▶ _Try it_: Pick out every line of the entries below where "header" occurs, and copy those lines.
───── Supplied material ─────
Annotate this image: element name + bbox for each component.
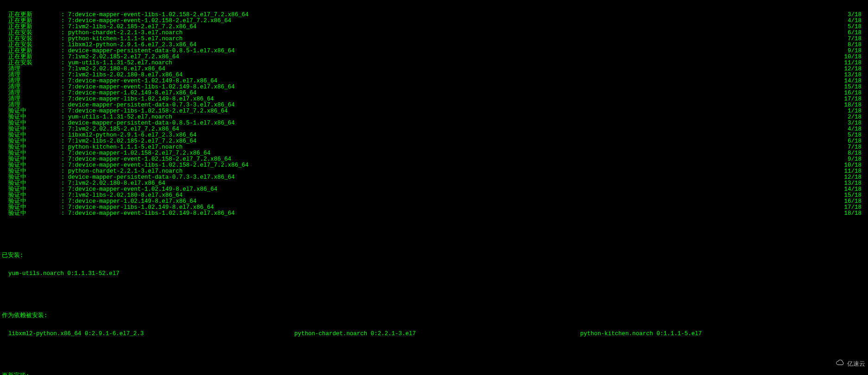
progress-package: : device-mapper-persistent-data-0.7.3-3.… [61, 175, 834, 181]
dep-installed-header: 作为依赖被安装: [2, 313, 866, 319]
blank-line [2, 289, 866, 295]
progress-status: 验证中 [8, 211, 61, 217]
watermark: 亿速云 [825, 354, 865, 373]
updated-header: 更新完毕: [2, 373, 866, 375]
progress-package: : 7:device-mapper-libs-1.02.158-2.el7_7.… [61, 108, 834, 114]
dep-installed-row: libxml2-python.x86_64 0:2.9.1-6.el7_2.3 … [2, 331, 866, 337]
blank-line [2, 349, 866, 355]
progress-package: : 7:lvm2-2.02.185-2.el7_7.2.x86_64 [61, 54, 834, 60]
dep-installed-item: python-chardet.noarch 0:2.2.1-3.el7 [294, 331, 581, 337]
dep-installed-item: python-kitchen.noarch 0:1.1.1-5.el7 [580, 331, 866, 337]
installed-header: 已安装: [2, 253, 866, 259]
terminal-output[interactable]: 正在更新: 7:device-mapper-event-libs-1.02.15… [0, 0, 868, 375]
progress-row: 验证中: 7:device-mapper-event-libs-1.02.149… [2, 211, 866, 217]
blank-line [2, 229, 866, 235]
progress-package: : 7:device-mapper-event-libs-1.02.149-8.… [61, 211, 834, 217]
cloud-icon [825, 354, 845, 373]
progress-package: : yum-utils-1.1.31-52.el7.noarch [61, 60, 834, 66]
dep-installed-item: libxml2-python.x86_64 0:2.9.1-6.el7_2.3 [8, 331, 294, 337]
installed-item: yum-utils.noarch 0:1.1.31-52.el7 [2, 271, 866, 277]
watermark-text: 亿速云 [847, 361, 865, 367]
progress-count: 18/18 [834, 211, 866, 217]
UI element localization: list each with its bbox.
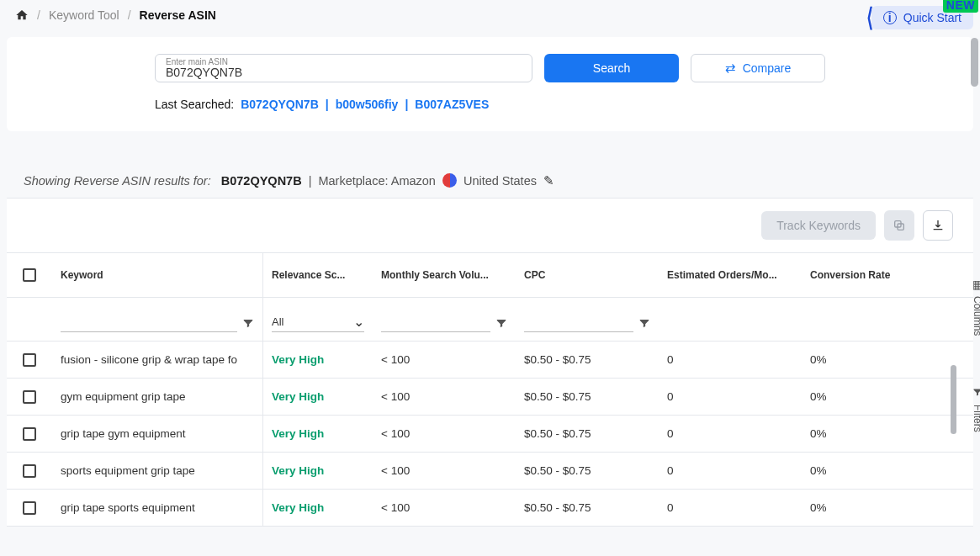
row-checkbox[interactable] <box>23 464 36 478</box>
breadcrumb-tool[interactable]: Keyword Tool <box>49 8 119 22</box>
asin-input[interactable] <box>166 66 522 79</box>
info-icon: i <box>883 11 897 24</box>
cell-conversion: 0% <box>802 501 936 514</box>
row-checkbox[interactable] <box>23 427 36 441</box>
swap-icon: ⇄ <box>725 61 736 76</box>
track-keywords-button[interactable]: Track Keywords <box>761 211 876 240</box>
action-bar: Track Keywords <box>7 199 973 252</box>
cell-conversion: 0% <box>802 390 936 403</box>
breadcrumb-sep: / <box>37 8 40 22</box>
filter-volume-input[interactable] <box>381 314 490 332</box>
chevron-down-icon: ⌄ <box>353 314 364 330</box>
cell-volume: < 100 <box>373 390 516 403</box>
cell-orders: 0 <box>659 427 802 440</box>
last-searched-link[interactable]: B072QYQN7B <box>241 98 319 111</box>
cell-relevance: Very High <box>263 464 373 477</box>
results-marketplace: Marketplace: Amazon <box>318 174 435 188</box>
filter-icon[interactable] <box>638 317 650 329</box>
cell-orders: 0 <box>659 353 802 366</box>
cell-cpc: $0.50 - $0.75 <box>516 464 659 477</box>
search-card: Enter main ASIN Search ⇄ Compare Last Se… <box>7 37 973 131</box>
cell-relevance: Very High <box>263 353 373 366</box>
cell-relevance: Very High <box>263 390 373 403</box>
cell-orders: 0 <box>659 464 802 477</box>
cell-keyword: sports equipment grip tape <box>52 464 262 477</box>
filter-relevance-select[interactable]: All ⌄ <box>272 314 364 332</box>
download-icon <box>931 219 945 232</box>
table-row: sports equipment grip tapeVery High< 100… <box>7 453 973 490</box>
cell-volume: < 100 <box>373 353 516 366</box>
filter-cpc-input[interactable] <box>524 314 633 332</box>
cell-cpc: $0.50 - $0.75 <box>516 501 659 514</box>
last-searched-link[interactable]: b00w506fiy <box>336 98 399 111</box>
cell-keyword: gym equipment grip tape <box>52 390 262 403</box>
cell-cpc: $0.50 - $0.75 <box>516 427 659 440</box>
cell-orders: 0 <box>659 390 802 403</box>
scrollbar-table[interactable] <box>951 365 956 434</box>
results-info: Showing Reverse ASIN results for: B072QY… <box>7 173 973 199</box>
cell-volume: < 100 <box>373 464 516 477</box>
copy-button[interactable] <box>884 210 914 241</box>
cell-keyword: grip tape gym equipment <box>52 427 262 440</box>
col-keyword[interactable]: Keyword <box>52 269 262 281</box>
col-cpc[interactable]: CPC <box>516 269 659 281</box>
cell-cpc: $0.50 - $0.75 <box>516 353 659 366</box>
results-country: United States <box>464 174 537 188</box>
table-row: grip tape sports equipmentVery High< 100… <box>7 490 973 527</box>
quickstart-button[interactable]: i Quick Start NEW <box>871 6 973 29</box>
table-row: grip tape gym equipmentVery High< 100$0.… <box>7 416 973 453</box>
results-asin: B072QYQN7B <box>221 174 302 188</box>
cell-volume: < 100 <box>373 501 516 514</box>
cell-conversion: 0% <box>802 353 936 366</box>
filter-relevance-value: All <box>272 315 283 328</box>
cell-keyword: fusion - silicone grip & wrap tape fo <box>52 353 262 366</box>
download-button[interactable] <box>923 210 953 241</box>
cell-relevance: Very High <box>263 501 373 514</box>
cell-cpc: $0.50 - $0.75 <box>516 390 659 403</box>
compare-label: Compare <box>743 61 792 75</box>
last-searched-link[interactable]: B007AZ5VES <box>415 98 489 111</box>
filter-icon[interactable] <box>495 317 507 329</box>
edit-icon[interactable]: ✎ <box>543 174 554 188</box>
results-prefix: Showing Reverse ASIN results for: <box>24 174 211 188</box>
cell-orders: 0 <box>659 501 802 514</box>
table-row: fusion - silicone grip & wrap tape foVer… <box>7 342 973 379</box>
breadcrumb-sep: / <box>128 8 131 22</box>
col-relevance[interactable]: Relevance Sc... <box>263 269 373 281</box>
cell-conversion: 0% <box>802 427 936 440</box>
table-header: Keyword Relevance Sc... Monthly Search V… <box>7 252 973 298</box>
copy-icon <box>893 219 906 232</box>
breadcrumb: / Keyword Tool / Reverse ASIN <box>0 0 231 30</box>
search-button[interactable]: Search <box>544 54 679 82</box>
home-icon[interactable] <box>15 8 29 22</box>
col-volume[interactable]: Monthly Search Volu... <box>373 269 516 281</box>
table-row: gym equipment grip tapeVery High< 100$0.… <box>7 379 973 416</box>
row-checkbox[interactable] <box>23 501 36 515</box>
last-searched-label: Last Searched: <box>155 98 234 111</box>
compare-button[interactable]: ⇄ Compare <box>691 54 825 82</box>
results-table: Keyword Relevance Sc... Monthly Search V… <box>7 252 973 527</box>
cell-volume: < 100 <box>373 427 516 440</box>
cell-relevance: Very High <box>263 427 373 440</box>
cell-conversion: 0% <box>802 464 936 477</box>
col-conversion[interactable]: Conversion Rate <box>802 269 936 281</box>
flag-icon <box>442 173 457 188</box>
col-orders[interactable]: Estimated Orders/Mo... <box>659 269 802 281</box>
filter-icon[interactable] <box>242 317 254 329</box>
breadcrumb-page: Reverse ASIN <box>140 8 216 22</box>
select-all-checkbox[interactable] <box>23 268 36 282</box>
quickstart-label: Quick Start <box>903 11 961 24</box>
row-checkbox[interactable] <box>23 390 36 404</box>
last-searched: Last Searched: B072QYQN7B | b00w506fiy |… <box>7 82 973 111</box>
row-checkbox[interactable] <box>23 353 36 367</box>
cell-keyword: grip tape sports equipment <box>52 501 262 514</box>
asin-input-wrap[interactable]: Enter main ASIN <box>155 54 532 82</box>
scrollbar-main[interactable] <box>971 0 978 556</box>
filter-keyword-input[interactable] <box>61 314 237 332</box>
filter-row: All ⌄ <box>7 298 973 342</box>
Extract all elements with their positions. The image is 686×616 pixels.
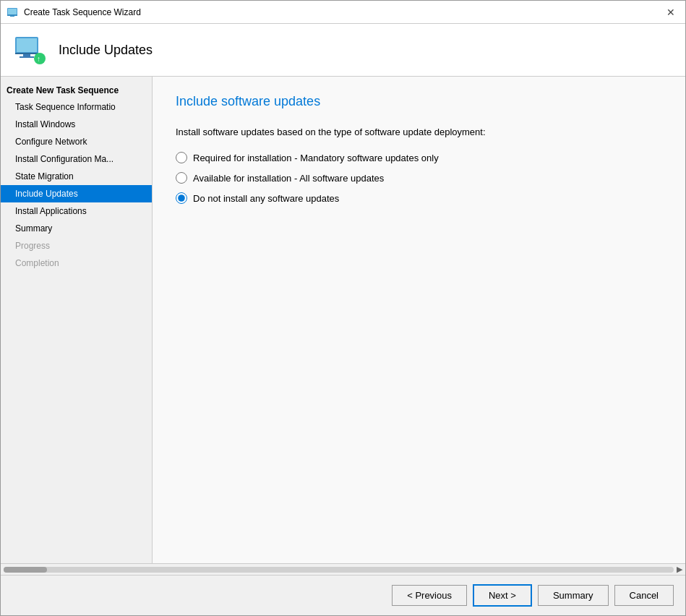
─────
▶ _Response area_:
dep-installed-header: 作为依赖被安装: [2, 313, 866, 319]
updated-header: 更新完毕: [2, 373, 866, 375]
installed-header: 已安装: [2, 253, 866, 259]
table-header: Keyword Relevance Sc... Monthly Search V… <box>7 252 973 298</box>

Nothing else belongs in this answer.